The following comment was made in an e-mail after this article appeared:
ReplyDelete"Hi Nick
I agree wholeheartedly with most of your article this morning in the Canberra Times regarding the wishy-washiness of both Labor and Coalition policies. I would call both parties pathetic. Gillard's proposal for a citizen's committee to cogitate on climate change is not just pathetic and unworkable, but is highly cynical as well. Better to promise nothing in this zone. Gillard's team must really take the public to be morons.
The main reason I'm writing this email to you is regards to your suggestions of the three grand water plans. I am a water scientist and have worked on the Ord and Daly Rivers in the north and I can assure you that even though there is plenty of rain in the summer this does not necessarily mean this region is a prime agricultural opportunity. The soils are generally poor as most of the nutrients have been leached out of them. The north is characterised by rivers that flow like mad during the summer monsoon and don't flow at all during the rest of the year. So, storages would need to be constructed and this would not be all that easy as the land is generally flat. And then there are the insects which do quite well in the tropics. The Ord Irrigation Area is set to expand, but it has not been an unqualified success.
With regards to the Lake Eyre suggestion there are two major problems. The first is getting the water into the basin. Pumping may be an option, but not particularly desirable as it would require lots of energy. Secondly, if one were able to get a flow of sea water into the lake, the water would evaporate leaving the salt behind. The lake would become saltier and saltier, until the salt would start to precipitate. Of course we turn this into a tourist attraction - a lake that is saltier than the Dead Sea.

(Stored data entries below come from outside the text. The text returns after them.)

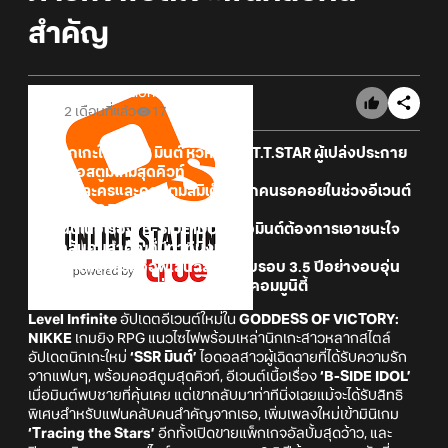
สำคัญ
Online Station
2 เดือนที่แล้ว
17
- พบนิกเกะใหม่ SSR มินต์ หัวหน้าวง T.T.STAR ผู้เปล่งประกาย
พร้อมคอสตูมใหม่สุดคิวท์
- รีรันตัวละครและคอสตูมลิมิเต็ดที่ทุกคนรอคอยในช่วงอีเวนต์
MEMORIES TELLER
- อีเวนต์เนื้อเรื่อง ‘B-SIDE IDOL’ เมื่อมินต์ต้องการเอาชนะใจ
แฟนคลับคนสำคัญที่มีท่าทีนิ่งเฉย
- ปิดฉากกิจกรรมออฟไลน์ฉลองครบรอบ 3.5 ปีอย่างอบอุ่น
ตอกย้ำความแข็งแกร่งของผู้เล่นในคอมมูนิตี้
Level Infinite
อัปเดตอีเวนต์ใหม่ใน
GODDESS OF VICTORY:
NIKKE
เกมยิง RPG แนวไซไฟพร้อมเหล่านิกเกะสาวหลากสไตล์
อัปเดตนิกเกะใหม่
‘SSR มินต์’
ไอดอลสาวผู้เฉิดฉายที่ได้รับความรัก
จากแฟนๆ, พร้อมคอสตูมสุดคิวท์, อีเวนต์เนื้อเรื่อง
‘B-SIDE IDOL’
เมื่อมินต์พบชายที่คุ้นเคย แต่เขากลับมาท่าทีนิ่งเฉยแม้จะได้รับสิทธิ
พิเศษสำหรับแฟนคลับคนสำคัญจากเธอ, เพิ่มเพลงใหม่เข้ามินิเกม
‘Tracing the Stars’
อีกทั้งเปิดขายแพ็กเกจอัลบั้มสุดว้าว, และ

I'm not at all against grand visions and all ideas need to be considered. We should open up our minds to new ideas as we will need them. The point is that something that looks attractive may not be feasible or may be environmentally detrimental. The cane toad is one example.
I enjoy reading your articles."
This is another e-mail I recieved after the ietm appeared in the Canberra Times. Again, I haven't posted the details of the sender for privacy reasons.
ReplyDelete'Dear Nic
Read your opinion piece in the CT today and one can only agree with the staggering lack of leadership shown on climate change by both major parties.
Received this from Australia 21 this week - maybe you can pick up in a future piece before the election.
With respect to the issue of a "new narrative around climate change" it's clear to me that we are now in emergency country, yet the major parties seem almost ho-hum in terms of urgency. NASA's James Hansen reckons the next five to ten years is critical. And David Spratt and Philip Sutton in the book "Climate Code Red" put the case for the climate emergency in terms of the science, and also with repect to implementation. Their comparison of the normal political-paralysis mode vis-a-vis an emergency mode suggests a much more urgent and focused agenda for the necessary transformation. (page 224 of the book gives a useful table summary)
Hope you might be able to use the Australia 21 stuff somehow, and also the Climate Code Red ideas on implementation.